Kymberly Martin

Early intervention can reduce autism diagnosis in children

A parent-led therapy that supports the social development of babies displaying early signs of autism can significantly reduce the likelihood of an autism diagnosis being made in early childhood.


In a world-first, research from Telethon Kids Institute and the University of Western Australia identified babies developing differently in the first year of life.

“We found that children who received our therapy at age 12 months had significantly improved social and communication skills compared to a control group and were also significantly less likely to meet diagnostic criteria for autism at age 3 years,” Telethon Kids Institute director and study author, Professor Andrew Whitehouse told F2L.  

“A striking aspect of the study is the close replication the findings from a previous clinical trial. This replication is a true rarity in autism research and leads us to propose that this therapy is ready for use in clinical practice. This finding also provides strong evidence for a new model of how we provide clinical support to children with developmental differences,” he said.


“Rather than waiting until a diagnosis to start therapy – typically at two years of age at the earliest – we need to identify developmental differences as early as possible. Then we need to provide developmental supports that nurture each child’s strengths.”

The aim of the research was to find a safe and effective way to provide support to neurodivergent babies very early in life, when previously they may have received either no support, or support that could potentially lead to harmful outcomes.

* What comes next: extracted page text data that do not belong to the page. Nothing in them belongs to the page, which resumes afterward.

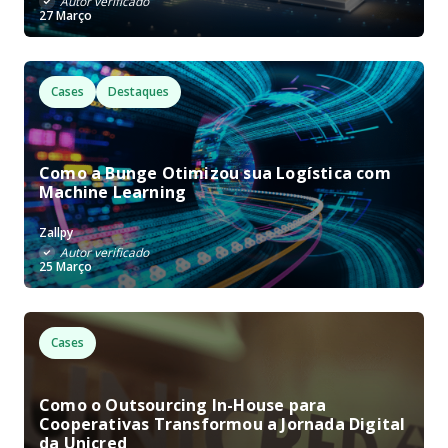
Autor verificado
27 Março
Cases
Destaques
Como a Bunge Otimizou sua Logística com
Machine Learning
Zallpy
Autor verificado
25 Março
Cases
Como o Outsourcing In-House para
Cooperativas Transformou a Jornada Digital
da Unicred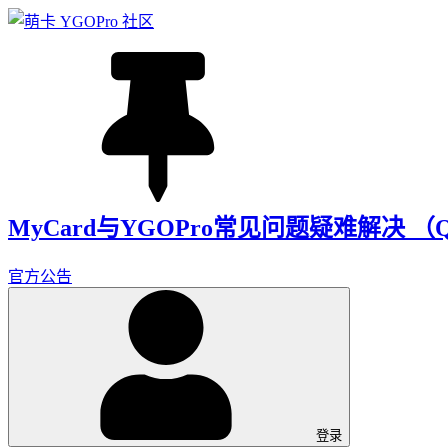
MyCard与YGOPro常见问题疑难解决 
官方公告
登录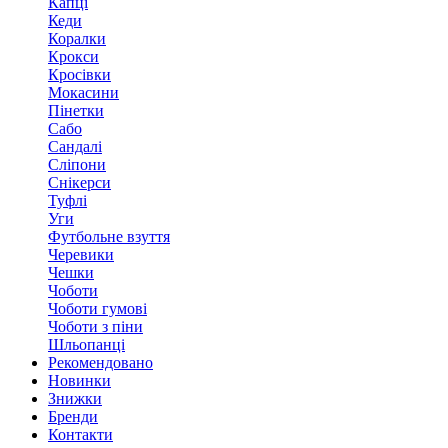
Капці
Кеди
Коралки
Крокси
Кросівки
Мокасини
Пінетки
Сабо
Сандалі
Сліпони
Снікерси
Туфлі
Уги
Футбольне взуття
Черевики
Чешки
Чоботи
Чоботи гумові
Чоботи з піни
Шльопанці
Рекомендовано
Новинки
Знижки
Бренди
Контакти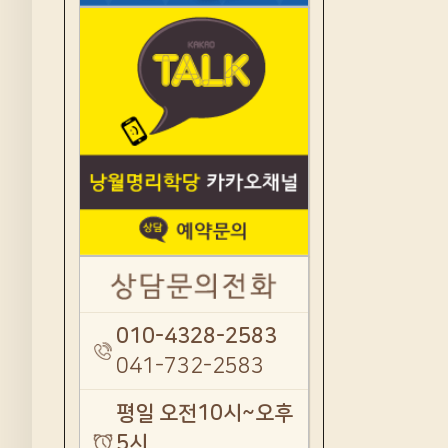
010-4328-2583
041-732-2583
평일 오전10시~오후
5시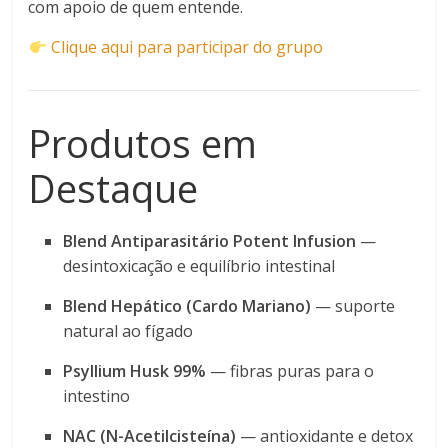
com apoio de quem entende.
Clique aqui para participar do grupo
Produtos em
Destaque
Blend Antiparasitário Potent Infusion
—
desintoxicação e equilíbrio intestinal
Blend Hepático (Cardo Mariano)
— suporte
natural ao fígado
Psyllium Husk 99%
— fibras puras para o
intestino
NAC (N-Acetilcisteína)
— antioxidante e detox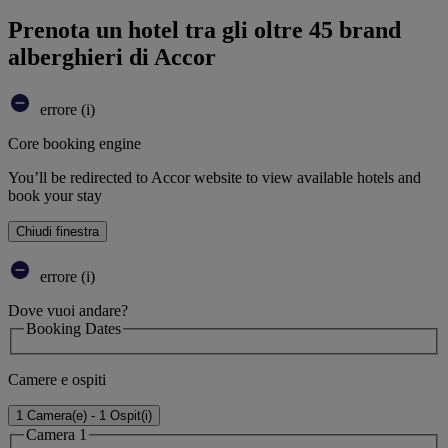
Prenota un hotel tra gli oltre 45 brand
alberghieri di Accor
errore (i)
Core booking engine
You’ll be redirected to Accor website to view available hotels and
book your stay
Chiudi finestra
errore (i)
Dove vuoi andare?
Booking Dates
Camere e ospiti
1 Camera(e) - 1 Ospit(i)
Camera 1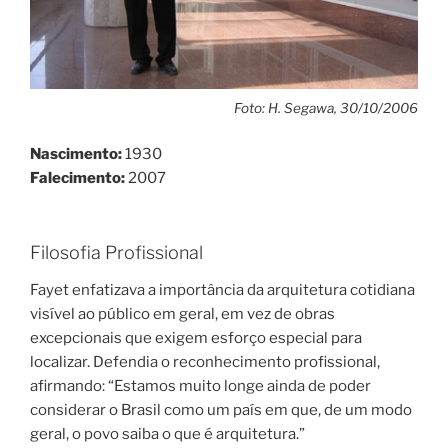
Foto: H. Segawa, 30/10/2006
Nascimento:
1930
Falecimento:
2007
Filosofia Profissional
Fayet enfatizava a importância da arquitetura cotidiana
visível ao público em geral, em vez de obras
excepcionais que exigem esforço especial para
localizar. Defendia o reconhecimento profissional,
afirmando: “Estamos muito longe ainda de poder
considerar o Brasil como um país em que, de um modo
geral, o povo saiba o que é arquitetura.”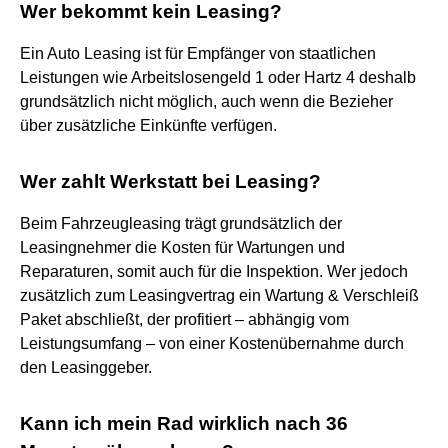
Wer bekommt kein Leasing?
Ein Auto Leasing ist für Empfänger von staatlichen
Leistungen wie Arbeitslosengeld 1 oder Hartz 4 deshalb
grundsätzlich nicht möglich, auch wenn die Bezieher
über zusätzliche Einkünfte verfügen.
Wer zahlt Werkstatt bei Leasing?
Beim Fahrzeugleasing trägt grundsätzlich der
Leasingnehmer die Kosten für Wartungen und
Reparaturen, somit auch für die Inspektion. Wer jedoch
zusätzlich zum Leasingvertrag ein Wartung & Verschleiß
Paket abschließt, der profitiert – abhängig vom
Leistungsumfang – von einer Kostenübernahme durch
den Leasinggeber.
Kann ich mein Rad wirklich nach 36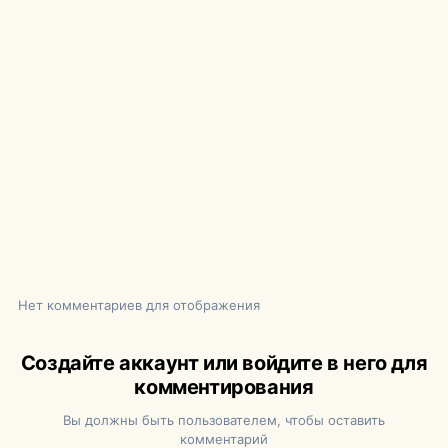
Нет комментариев для отображения
Создайте аккаунт или войдите в него для
комментирования
Вы должны быть пользователем, чтобы оставить
комментарий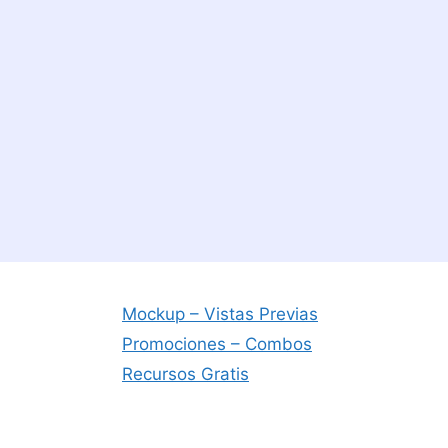
Mockup – Vistas Previas
Promociones – Combos
Recursos Gratis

“The therapy we tested, iBASIS-VIPP, is not delivered directly to the babies, but instead focuses on guiding parents as they seek to engage and support their child. Rather than trying to counter neurodivergence, the therapy seeks to help parents understand the unique skills and abilities of their baby, and how they can best engage in a way that makes their child feel perceived and understood. Contrary to any sense of ‘opposing’ autism, this therapy cherishes neurodiversity by attending to and understanding it, giving equal opportunity to these babies for a social environment that is adapted and responsive to them as individuals.”

The developmental improvements the babies experienced are a consequence of creating an environment that supports neurodivergence. The baby is able to benefit like any child from an adapted social environment, Whitehouse said.  “Our study showed that this approach is safe and effective in supporting development. Autism cannot be ‘prevented’, and this is not an aim that the study authors believe in. The babies remain neurodivergent, but they are not showing the same degree of developmental barriers that lead them to meet the ‘deficit focused’ DSM-5 diagnostic criteria of autism.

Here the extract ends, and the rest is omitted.